Now a strong five-year-old, Love Supreme has become not just the UK’s finest jazz festival but one of the most enjoyable and smoothly run festivals of any genre. Rather than resting on their laurels, the programmers really upped their game with another line-up of incredible soul and jazz artists, old and new. It’s a festival so you expect to get stung on the bar prices, but the wide variety of food on offer was reasonably priced and the toilets were much cleaner and better maintained than some of Brighton’s major venues (you know who you are).
The main stage opening act, LaSharVu, a trio of talented session singers easily won over a large crowd with their soulful harmonies and down-to-earth banter. Seasoned funk/soul singer Lee Fields gave Sharon Jones her first break and his Expressions band, much like her Dap Kings, played strong, tight funk to complement his powerhouse vocals as he screeched and span his way through a set of heavy soul originals.
Gentler sounds could be found in the tents from Michael Wollny’s piano trio and Mammal Hands’ sax loops, while the inventive bass lines from Corinne Bailey Rae’s soft summery songs recalled Minnie Riperton’s later output as they floated out from the main stage.
Without doubt the star of the day was Shabaka Hutchings who played three stellar sets with three completely different bands. From The Ancestors’ Afrocentric chants to The Comet Is Coming’s future dance set via Sons of Kemet’s furious funky sax, tuba and double drummer improvisations, Hutchings proved himself to be the man of the hour.

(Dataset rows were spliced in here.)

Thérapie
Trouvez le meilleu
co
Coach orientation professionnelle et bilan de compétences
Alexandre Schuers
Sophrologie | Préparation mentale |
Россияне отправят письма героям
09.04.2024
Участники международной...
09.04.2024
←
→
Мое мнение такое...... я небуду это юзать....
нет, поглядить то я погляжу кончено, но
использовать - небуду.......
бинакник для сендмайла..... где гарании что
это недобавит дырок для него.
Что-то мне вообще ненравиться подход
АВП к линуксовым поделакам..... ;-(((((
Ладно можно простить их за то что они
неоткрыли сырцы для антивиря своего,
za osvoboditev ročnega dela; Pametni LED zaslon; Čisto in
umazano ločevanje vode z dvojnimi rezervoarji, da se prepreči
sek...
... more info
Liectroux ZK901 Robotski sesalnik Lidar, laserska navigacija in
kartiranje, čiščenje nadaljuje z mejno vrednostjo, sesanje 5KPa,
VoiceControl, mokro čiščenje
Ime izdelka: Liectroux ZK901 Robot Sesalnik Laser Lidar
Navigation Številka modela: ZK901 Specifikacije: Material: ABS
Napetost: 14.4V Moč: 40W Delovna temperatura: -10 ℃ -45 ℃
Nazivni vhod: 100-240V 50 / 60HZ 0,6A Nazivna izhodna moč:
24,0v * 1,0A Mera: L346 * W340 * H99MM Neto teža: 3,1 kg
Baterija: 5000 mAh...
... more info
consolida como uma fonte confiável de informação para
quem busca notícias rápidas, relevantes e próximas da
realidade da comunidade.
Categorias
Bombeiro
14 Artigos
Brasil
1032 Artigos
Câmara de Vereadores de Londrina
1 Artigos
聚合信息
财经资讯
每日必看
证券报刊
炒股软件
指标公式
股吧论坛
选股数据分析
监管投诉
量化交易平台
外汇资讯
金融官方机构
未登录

Herbie Hancock marked his festival debut with a capacity crowd and a set that heavily featured his funky 70s output, complete with vocoder vocals and a thumping ‘Chameleon’. The day closed with The Jacksons running through their and Michael’s hits in a well-rehearsed show that the sellout crowd lapped up. Jermaine and Jackie’s lead vocals were the strongest and the Jackson 5 medley was exciting with ‘I’ll Be There’ providing a moving moment. There was some filler with family home movies and Marlon’s James Brown impersonations but the disco classics were a joy to experience.
There were tributes to Ella Fitzgerald by Mica Paris whose light-hearted set of American Songbook classics drew a huge crowd while Gil Scott-Heron’s work was given an acoustic overhaul by the formidable vocals of Charenee Wade.

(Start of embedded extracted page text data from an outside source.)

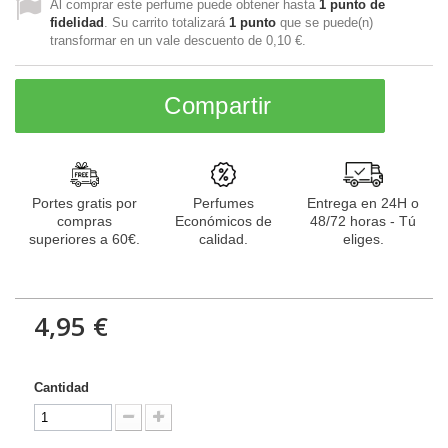
Al comprar este perfume puede obtener hasta
1
punto de
fidelidad
. Su carrito totalizará
1
punto
que se puede(n)
transformar en un vale descuento de
0,10 €
.
Compartir
Portes gratis por
Perfumes
Entrega en 24H o
compras
Económicos de
48/72 horas - Tú
superiores a 60€.
calidad.
eliges.
4,95 €
Cantidad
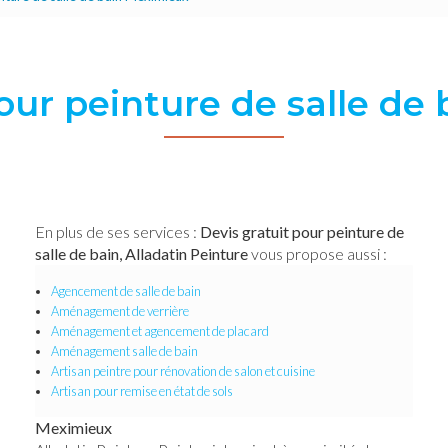
pour peinture de salle de
En plus de ses services :
Devis gratuit pour peinture de
salle de bain, Alladatin Peinture
vous propose aussi :
Agencement de salle de bain
Aménagement de verrière
Aménagement et agencement de placard
Aménagement salle de bain
Artisan peintre pour rénovation de salon et cuisine
Artisan pour remise en état de sols
Meximieux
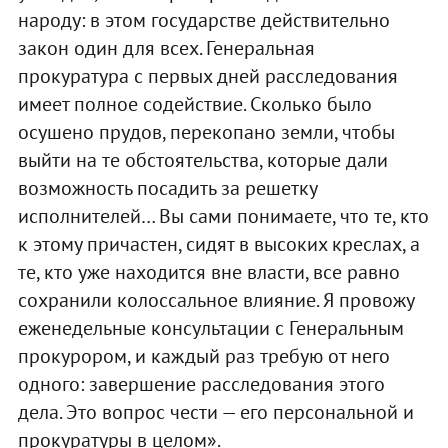
народу: в этом государстве действительно
закон один для всех. Генеральная
прокуратура с первых дней расследования
имеет полное содействие. Сколько было
осушено прудов, перекопано земли, чтобы
выйти на те обстоятельства, которые дали
возможность посадить за решетку
исполнителей… Вы сами понимаете, что те, кто
к этому причастен, сидят в высоких креслах, а
те, кто уже находится вне власти, все равно
сохранили колоссальное влияние. Я провожу
еженедельные консультации с Генеральным
прокурором, и каждый раз требую от него
одного: завершение расследования этого
дела. Это вопрос чести — его персональной и
прокуратуры в целом».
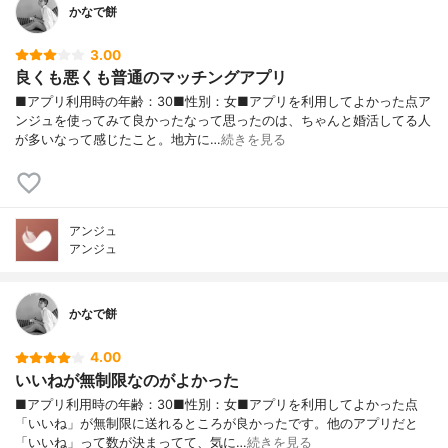
かなで餅
3.00
良くも悪くも普通のマッチングアプリ
■アプリ利用時の年齢：30■性別：女■アプリを利用してよかった点ア
ンジュを使ってみて良かったなって思ったのは、ちゃんと婚活してる人
が多いなって感じたこと。地方に…
続きを見る
アンジュ
アンジュ
かなで餅
4.00
いいねが無制限なのがよかった
■アプリ利用時の年齢：30■性別：女■アプリを利用してよかった点
「いいね」が無制限に送れるところが良かったです。他のアプリだと
「いいね」って数が決まってて、気に…
続きを見る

Now a Sunday staple, Terry Pack’s Trees, on the bandstand, were an unmissable start to the day with their sumptuous big band and chorus sounding like Rotary Connection channelling Coltrane. A quick dash to the main stage was rewarded with a scorching performance from Columbia’s La Mambanegra delivering a hard Latin funk and salsa set. This was enjoyed by a large crowd including The Hot 8 Brass Band who followed with their irresistible brass funk repertoire that now includes a surprisingly effective Joy Division reworking.
Kamasi Washington had a busy day that began with a panel discussion where he mused on what John Coltrane’s Instagram feed would be like, to sitting in with old friend Miles Mosley’s set of West Coast deep funk infused with flashes of Hendrix on his wah wah double bass. Mosley returned the favour by bringing his West Coast Get Down crew to guest on Washington’s own set, showing his funkier side during a powerful hour of heavy duty soulful jazz.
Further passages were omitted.